# REQUIREMENT
Return all of the listing word for word; the pictures stay out.

Top of MATERIALS PROVIDED

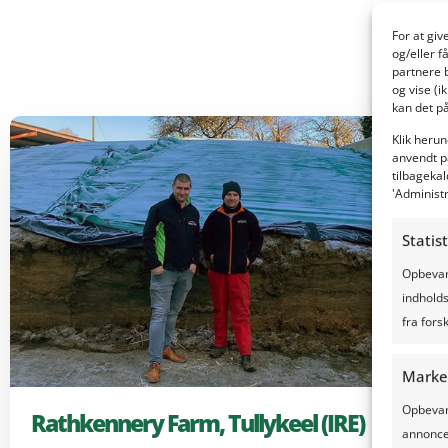
Vil
For at gi
og/eller f
partnere 
og vise (i
kan det på
Klik herun
anvendt p
tilbagekal
'Administ
Statis
Opbevare
indholds
fra forsk
Marke
Opbevare
Rathkennery Farm, Tullykeel (IRE)
annoncer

Bottom of MATERIALS PROVIDED

# RESPONSE
Vil
For at gi
og/eller f
partnere 
og vise (i
kan det på
Klik herun
anvendt p
tilbagekal
'Administ
Statis
Opbevare
indholds
fra forsk
Marke
Opbevare
Rathkennery Farm, Tullykeel (IRE)
annoncer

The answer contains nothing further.